Night is too accusatory

Night is too accusatory. Have you done something. The cropped fashion of the lights as they fall and fall off on empty spots forecast ill history. A streetlamp fell on a patch of concrete in front of the apartment building, tall reeds yellow aflame parry frozen at the edges of illumination. A tree trunk stands at the opposite side more in shadow. The focus of the lamp is empty. Something belonged there or was forgotten there. She leans against the tree with her hands above her head looped behind the thin trunk. Her eyes are closed. She faces the apartment window facing the street. That would fill the cone of light, or, occuring in the overcast grey-out of that afternoon, would fill the spot for you in the night, when it is empty. Could you turn it off. The streetlamp blazed emptily, continuously. The light vibrated. The air within it, roiling with haze, was a mistake. You stood there. The patch becomes more empty without you in it. Night is trouble. The darkness locates accidental transgressions and lapsed indiscretions, yet only in part. You made a mistake. You disappeared. You are slowly disappearing. You dilute into the stage sets you have fled and the gentle disruptions your hollow body had sifted into still afternoon air where you trespassed. Full deep night is brighter than wide open day. Night is needles.

Foam clots and smears diminish out from your cheek across the glossy tile. Next to your mouth the strong elastic bubbles lean out from your breath. The profiles of tall scallops are beige. You are breathing sour steam. You cough out wet breath from your throat throwing bits of foam toward the wall of the bathtub. The water runs from the faucet into the tub throwing sheets of steam up across the tile. The window above the tub is dark. It is bricked over. The foam has dried around your face situating you particularly on the floor, away from the faucet and bathtub and water. Your hands are dry. Why are you not moving now. Had she started the water running in the bathtub. Parts of you are strewn around the floor. Your stocking feet are off toward the wall of the bathtub stacked atop each other. Your dress is let out around you in an irregular cloth pool. Folds of floral fabric breach the foam and stretches of it are powdery white where all the bubbles have burst. You are paralysed. Your eyes are fixed on the rim of the bathtub. Do not look away. The edge is wide and unobstructed. It curves toward you in the periphery, encircling you, drawing you in. On the tile wall opposite the rim of the bathtub fluorescent reflections of lapping water flow. The glimmering nets of water reflect on the chrome faucet, green and sickly luminous. You are paralysed. You are watching the reflection of the water lace across the metal.
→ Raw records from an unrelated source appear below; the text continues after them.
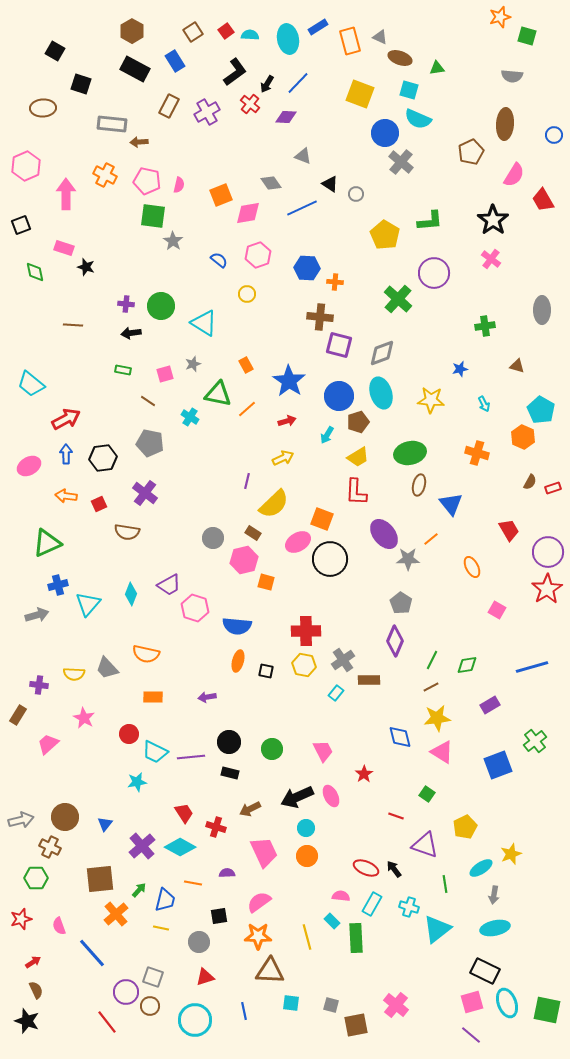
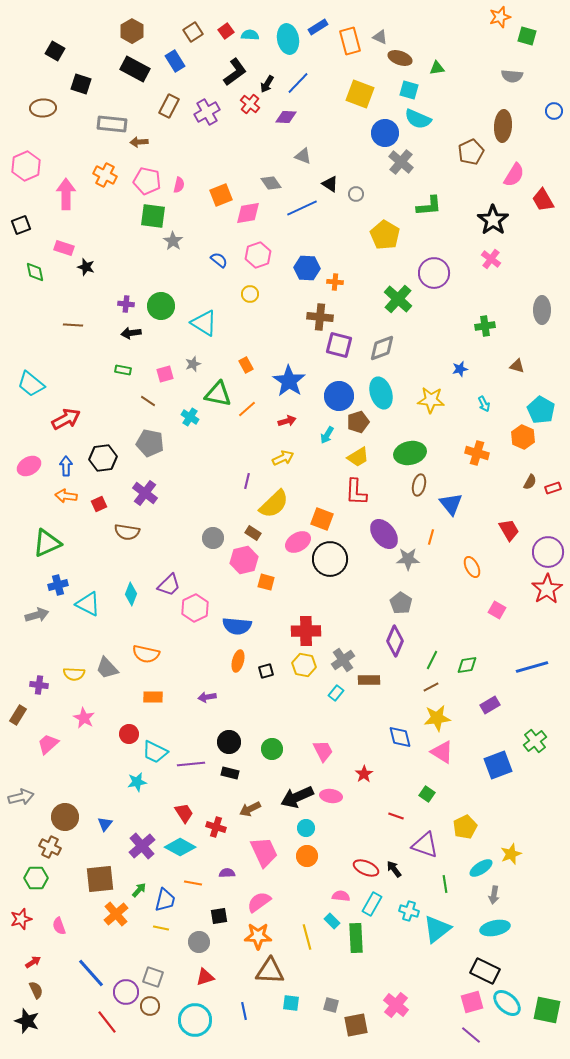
brown ellipse at (505, 124): moved 2 px left, 2 px down
blue circle at (554, 135): moved 24 px up
green L-shape at (430, 221): moved 1 px left, 15 px up
yellow circle at (247, 294): moved 3 px right
gray diamond at (382, 353): moved 5 px up
blue arrow at (66, 454): moved 12 px down
orange line at (431, 539): moved 2 px up; rotated 35 degrees counterclockwise
purple trapezoid at (169, 585): rotated 15 degrees counterclockwise
cyan triangle at (88, 604): rotated 44 degrees counterclockwise
pink hexagon at (195, 608): rotated 16 degrees clockwise
black square at (266, 671): rotated 28 degrees counterclockwise
purple line at (191, 757): moved 7 px down
pink ellipse at (331, 796): rotated 55 degrees counterclockwise
gray arrow at (21, 820): moved 23 px up
cyan cross at (409, 907): moved 4 px down
blue line at (92, 953): moved 1 px left, 20 px down
cyan ellipse at (507, 1003): rotated 28 degrees counterclockwise
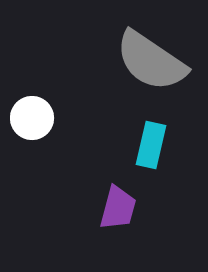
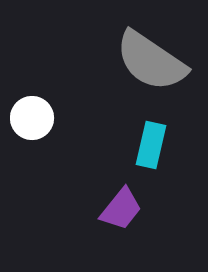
purple trapezoid: moved 3 px right, 1 px down; rotated 24 degrees clockwise
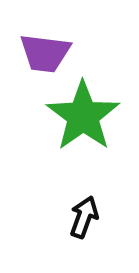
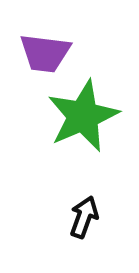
green star: rotated 12 degrees clockwise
Milk green silty clouds sweep a wake around two paste white feet; they rise and fall breaking the surface and sinking into the cloudy water.
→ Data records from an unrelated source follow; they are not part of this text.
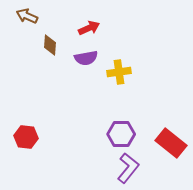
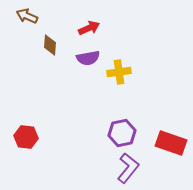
purple semicircle: moved 2 px right
purple hexagon: moved 1 px right, 1 px up; rotated 12 degrees counterclockwise
red rectangle: rotated 20 degrees counterclockwise
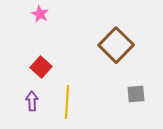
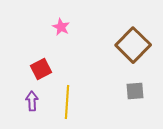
pink star: moved 21 px right, 13 px down
brown square: moved 17 px right
red square: moved 2 px down; rotated 20 degrees clockwise
gray square: moved 1 px left, 3 px up
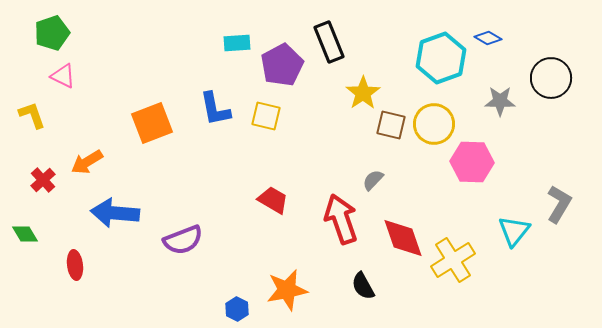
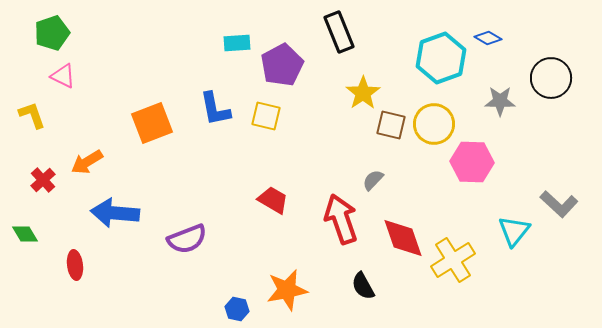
black rectangle: moved 10 px right, 10 px up
gray L-shape: rotated 102 degrees clockwise
purple semicircle: moved 4 px right, 1 px up
blue hexagon: rotated 15 degrees counterclockwise
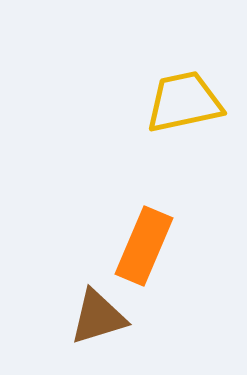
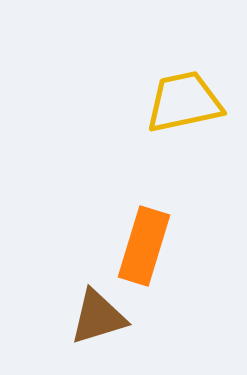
orange rectangle: rotated 6 degrees counterclockwise
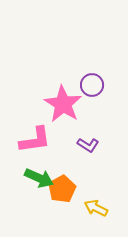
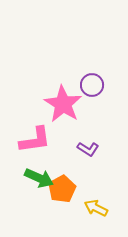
purple L-shape: moved 4 px down
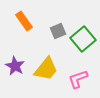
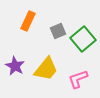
orange rectangle: moved 4 px right; rotated 60 degrees clockwise
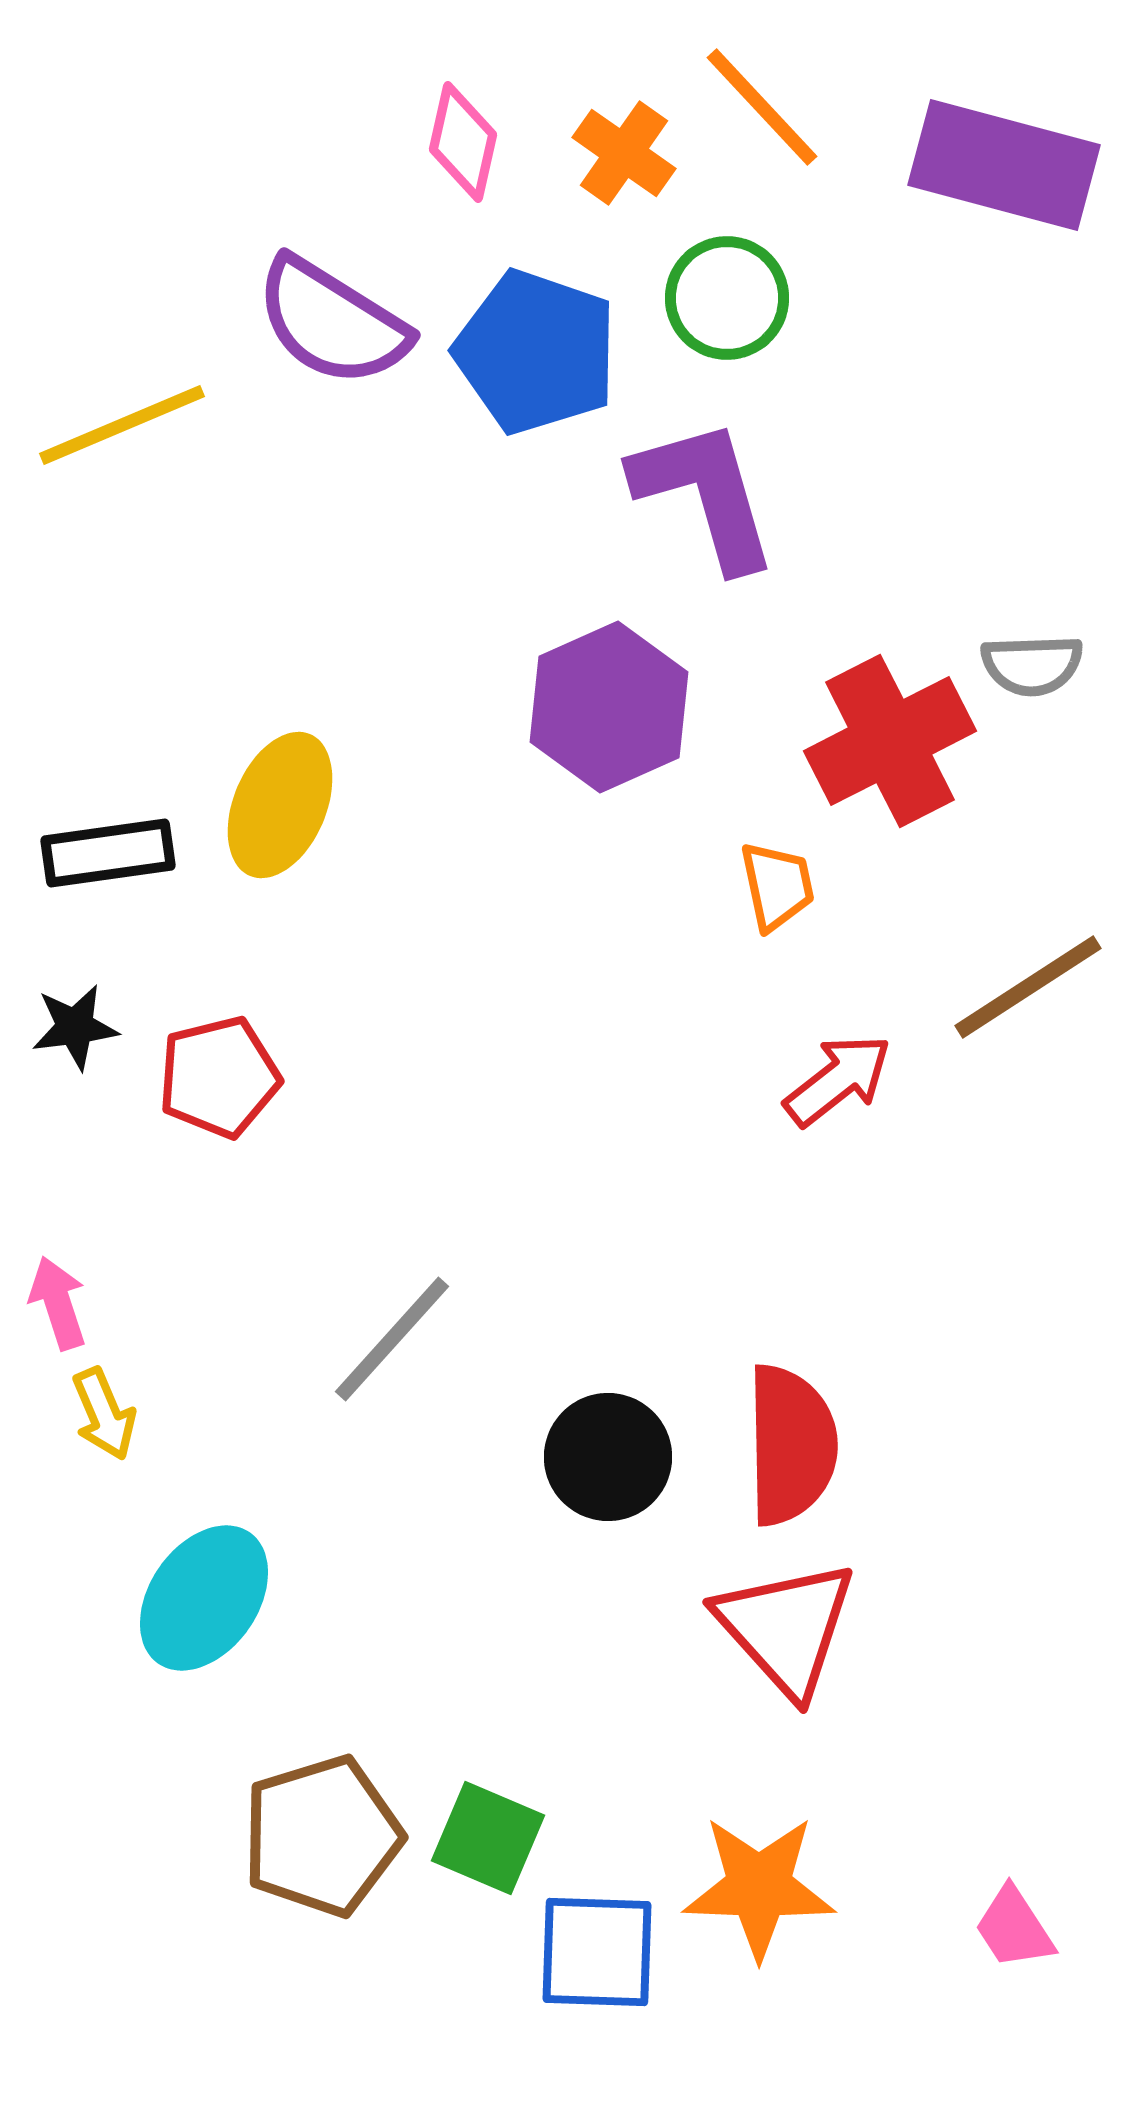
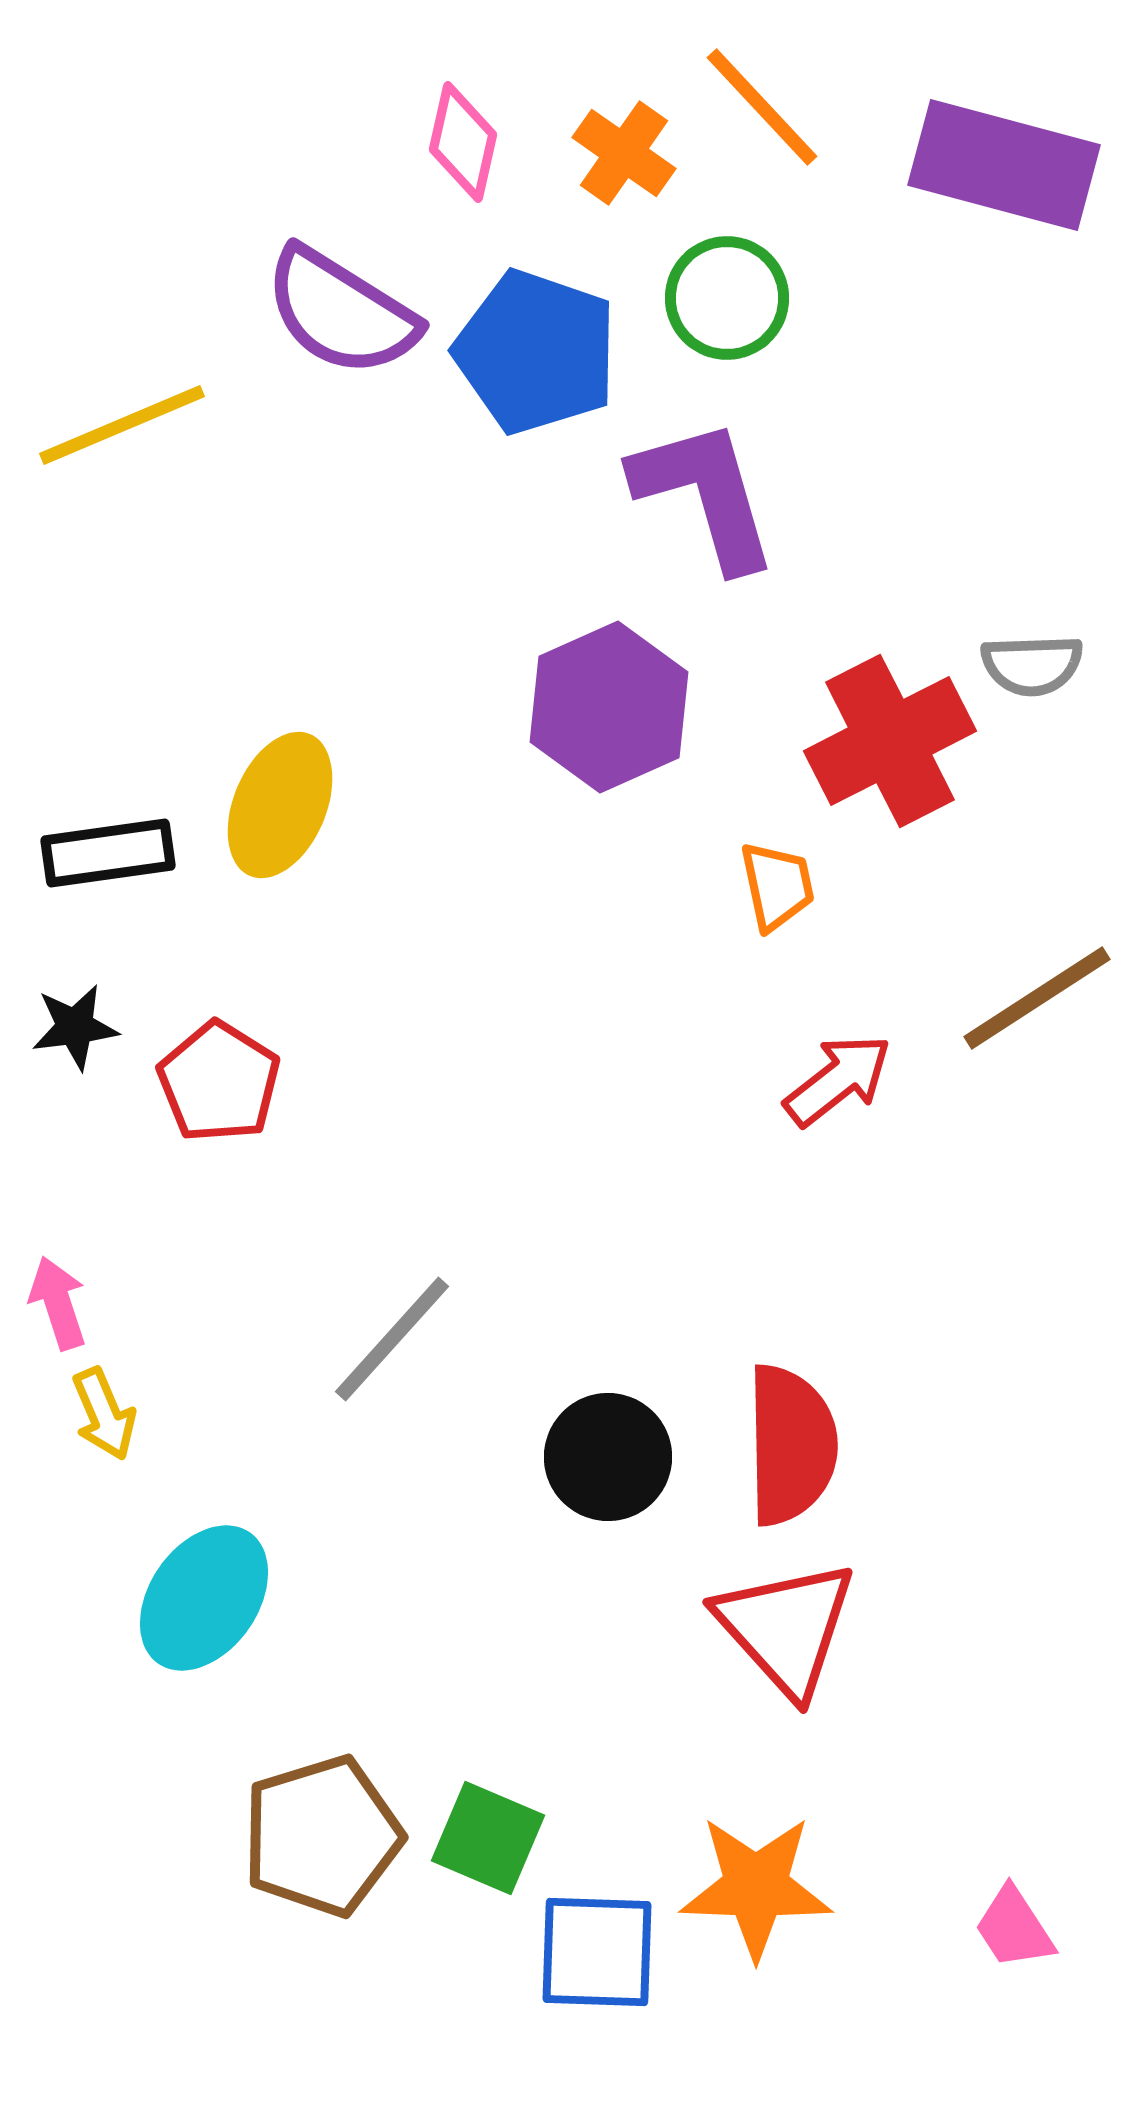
purple semicircle: moved 9 px right, 10 px up
brown line: moved 9 px right, 11 px down
red pentagon: moved 5 px down; rotated 26 degrees counterclockwise
orange star: moved 3 px left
You watch the edge of the bathtub. She is floating in the water. Her lips would be pursed and wide. You see her feet in the reflection. You cannot see her. Everything floating is in pieces. They collect together when a wave or current passes through, when cold fresh water floods deep through the tepid brackish fluids sending up currents that throw them all apart again. Nothing adrift coheres. You let your gaze stream out across your body, seeing bits at once, bits moving slowly, your dresses draped over a collection of marooned curiosities your dresses wash across. As your knees move, atop one another, sliding back over the other, your dresses ripple. Beneath the fabric are hands, legs, knees, pits, napes, hollows, splits, thighs, clefts, furrows. How do you put them together. The spasms of each day, the footsteps and missteps, throw them further off. Let them drift apart. Let them sink.
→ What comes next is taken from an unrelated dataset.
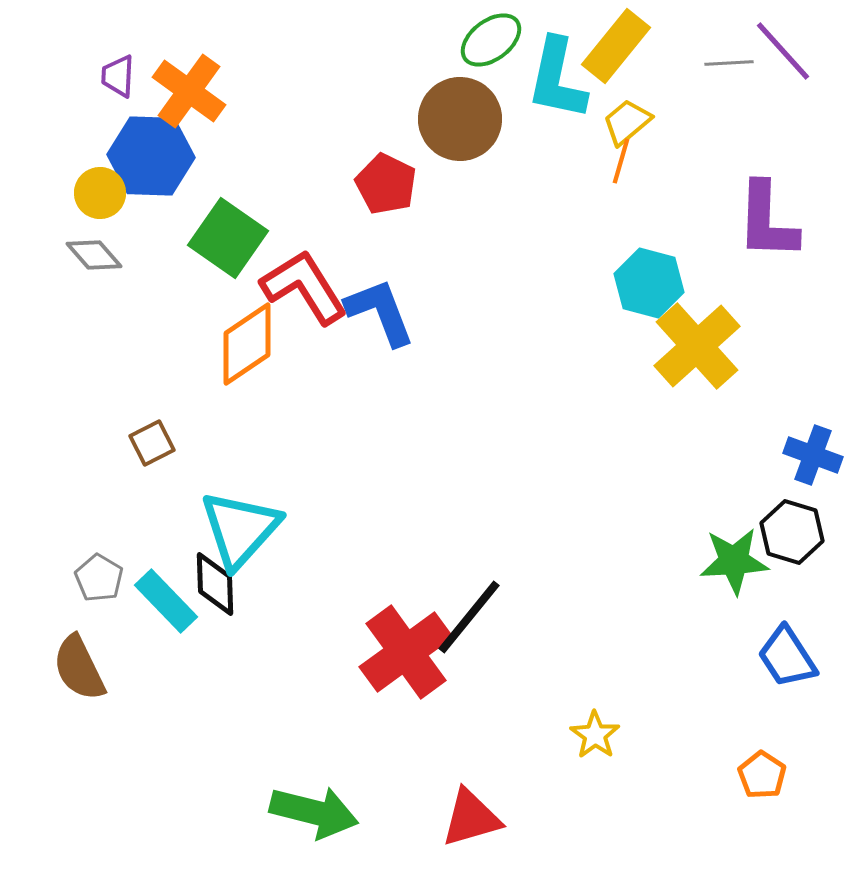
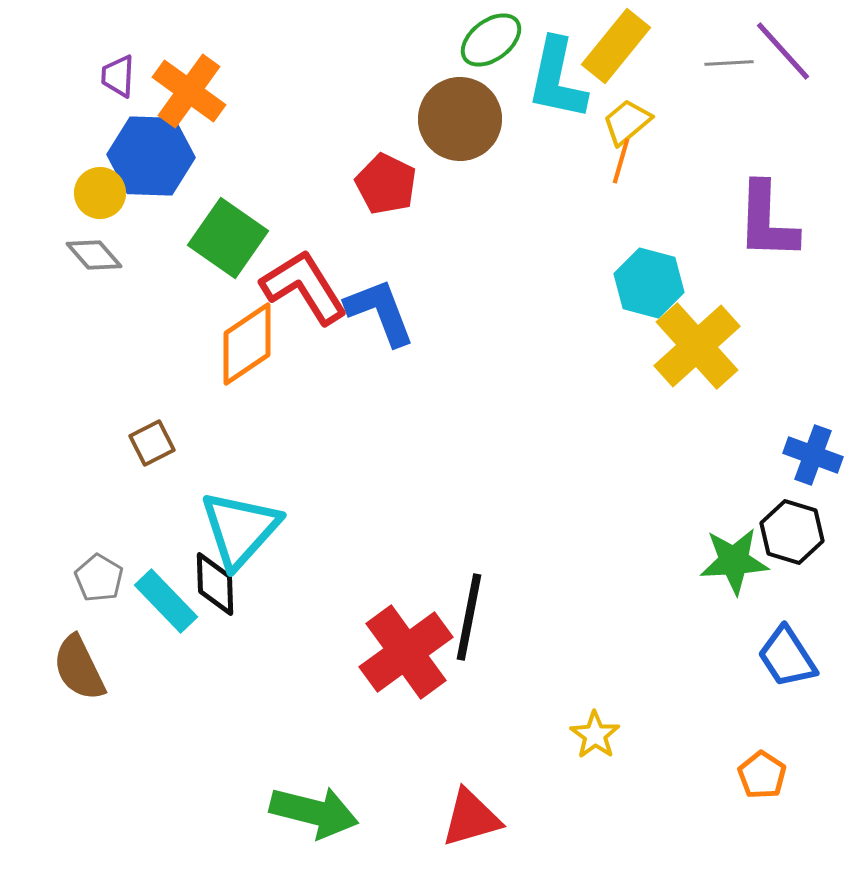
black line: rotated 28 degrees counterclockwise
The solidness, the exactitude of night and day, washed away. The corporeal landscape, the thorny terrain of pain and cause, made of captured silt and dry dust, retires to a colourless and transparent, shadowless and detached distance, and you are loosed from it into the obscure airless stratum between the clouds and the reflective sea glimmering. Their lights pass through you, an emptiness wrapped in cloth, and you are broken apart by moments of sleep. There is stillness when you are gone. In all of the days bound together, a monstrous plot, dawn is the interruption that drops you somewhere new. You must watch for the instant of absolution in the cresting sun to recalibrate the machine. You are ruined, exhausted. The bloodless choke of the city lights stays your fearful threads back back into the day before, just before. The shivers of tall reeds, the paces of her feet beat knotty patterns through the night, into death heavy involution; they are gone. You waste the peaceful awakening by sleeping a moment. Shortly before the sun falls over the city the long shape of a lit window slices across the pool deck.